Retrieve every line of the data holding the word "least".

- [The data]:
++++++++
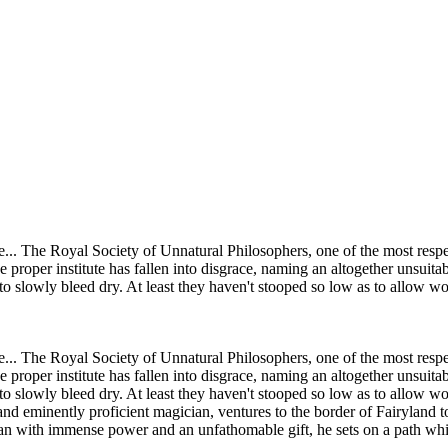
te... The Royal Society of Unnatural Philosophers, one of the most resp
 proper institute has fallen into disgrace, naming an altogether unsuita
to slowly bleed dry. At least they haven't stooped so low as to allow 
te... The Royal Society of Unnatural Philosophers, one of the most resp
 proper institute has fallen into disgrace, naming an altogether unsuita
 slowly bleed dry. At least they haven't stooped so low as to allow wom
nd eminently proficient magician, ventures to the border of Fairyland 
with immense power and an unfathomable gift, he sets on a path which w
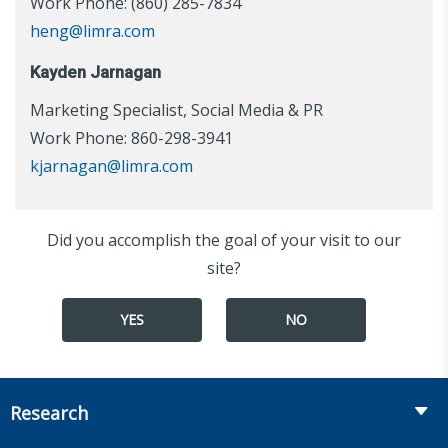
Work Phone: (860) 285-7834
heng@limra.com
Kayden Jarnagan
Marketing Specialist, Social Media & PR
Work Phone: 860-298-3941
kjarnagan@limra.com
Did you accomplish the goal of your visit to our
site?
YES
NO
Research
++++++++
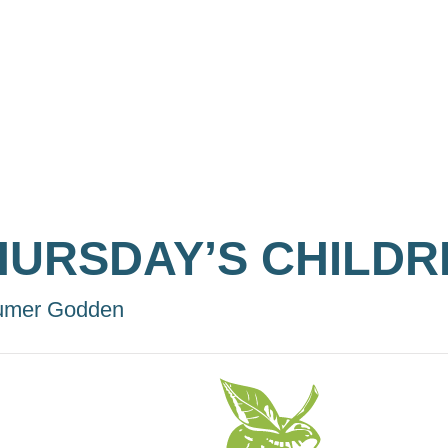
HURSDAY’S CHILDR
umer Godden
++++++++
- [Result]:
to slowly bleed dry. At least they haven't stooped so low as to allow 
 slowly bleed dry. At least they haven't stooped so low as to allow wom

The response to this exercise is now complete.